One government agency is using “covert agents” to attack the online reputations of citizens and companies.
The title of this article may seem like the work of another conspiracy theorist, but due in part to journalist Glenn Greenwald, one government agency has been exposed for using online tactics to disseminate false information about people and companies.
You probably know Greenwald as a writer for The Guardian, and the person who published information about the US National Security Agency provided by whistleblower Edward Snowden.
In a new post on The Intercept, Greenwald has published a set of documents that a British intelligence agency, Government Communications Headquarters (GCHQ), shared with the NSA and three other English-speaking countries. Through its secretive Joint Threat Research Intelligence Group (JTRIG), the GCHQ sought to use the following tactics:
“(1) to inject all sorts of false material onto the internet in order to destroy the reputation of its targets; and (2) to use social sciences and other techniques to manipulate online discourse and activism to generate outcomes it considers desirable.”
The leaked documents contained the following slides:
These slides illustrate the tactics JTRIG would use when targeting a person or a company.

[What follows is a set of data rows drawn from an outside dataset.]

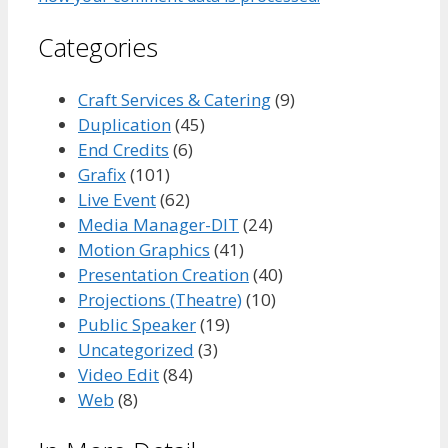
Categories
Craft Services & Catering
(9)
Duplication
(45)
End Credits
(6)
Grafix
(101)
Live Event
(62)
Media Manager-DIT
(24)
Motion Graphics
(41)
Presentation Creation
(40)
Projections (Theatre)
(10)
Public Speaker
(19)
Uncategorized
(3)
Video Edit
(84)
Web
(8)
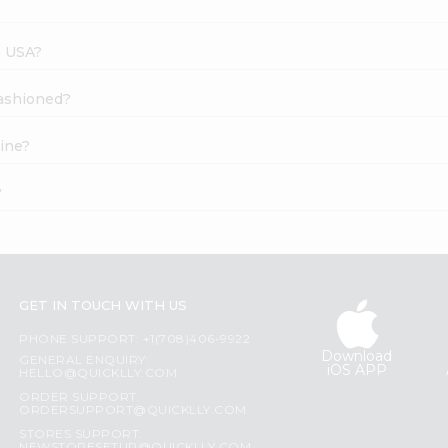
s USA?
Fashioned?
ine?
?
GET IN TOUCH WITH US
PHONE SUPPORT: +1(708)406-9922
Download
GENERAL ENQUIRY:
iOS APP
HELLO@QUICKLLY.COM
ORDER SUPPORT:
ORDERSUPPORT@QUICKLLY.COM
STORES SUPPORT:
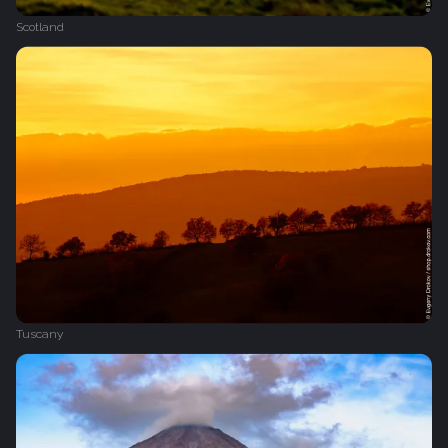
Scotland
Tuscany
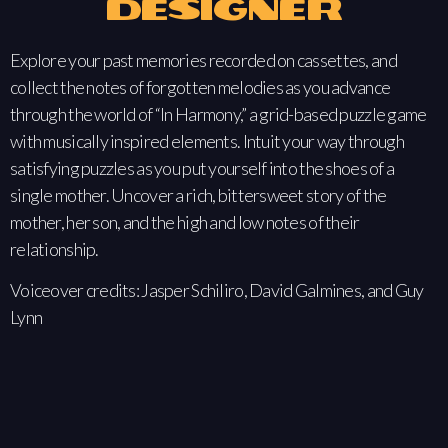
Designer
Explore your past memories recorded on cassettes, and
collect the notes of forgotten melodies as you advance
through the world of “In Harmony,” a grid-based puzzle game
with musically inspired elements. Intuit your way through
satisfying puzzles as you put yourself into the shoes of a
single mother. Uncover a rich, bittersweet story of the
mother, her son, and the high and low notes of their
relationship.
Voiceover credits: Jasper Schiliro, David Galmines, and Guy
Lynn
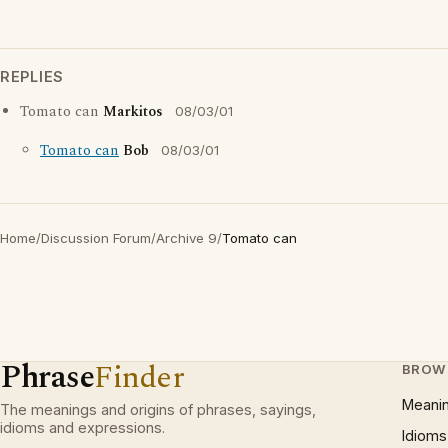
REPLIES
Tomato can
Markitos
08/03/01
Tomato can
Bob
08/03/01
Home
/
Discussion Forum
/
Archive 9
/
Tomato can
Phrase
Finder
BROW
Meani
The meanings and origins of phrases, sayings,
idioms and expressions.
Idioms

Greenwald points out that the targets of these tactics are people who have not been charged or convicted of a crime, and that the tactics are used instead of “traditional law enforcement.”
The above slide somewhat shockingly displays the blunt purpose of JTRIG in manipulating the online environment to create a real world response.
The inclusion of “The 4 D’s” (Deny, Disrupt, Degrade, Deceive) when combined with the resources of a government intelligence agency present a reputational nightmare for potential targets.
While these documents were only shared with the United States, Greenwald notes that Cass Sunstein, the former head of the US Office of Information and Regulatory Affairs, proposed in 2008 that the United States government use “covert agents” to influence and infiltrate social networks, chat rooms and other online groups.
What does all of this mean?
While JTRIG’s “targets,” at least according to the presentations, are hacktivists such as members of the group Anonymous, many of the methods that are outlined and deployed by JTRIG can be employed by ordinary people. So while you or your company may not be the target of JTRIG or one of the other four governments who received this top secret presentation, you are leaving your online reputation to chance if you aren’t actively taking steps to manage it.
Most online reputation management issues stem from naturally occurring negative press coverage or unfavorable reviews. Obviously, managing the content about you or your company online is important to combat these issues. But in scenarios such as the one being exposed by Snowden and Greenwald, the government is methodically deceiving the Internet user and targeting online groups without due process. With the growth of intentional reputation-destruction comes the growing need for reputation management. Chances are you aren’t the target of a major government agency, but if you are the target of one motivated individual, the way you are viewed by colleagues, competitors and potential consumers can be severely impacted. If a secret government unit develops an entire program based on the importance of online reputations, shouldn’t you at the very least be concerned about yours?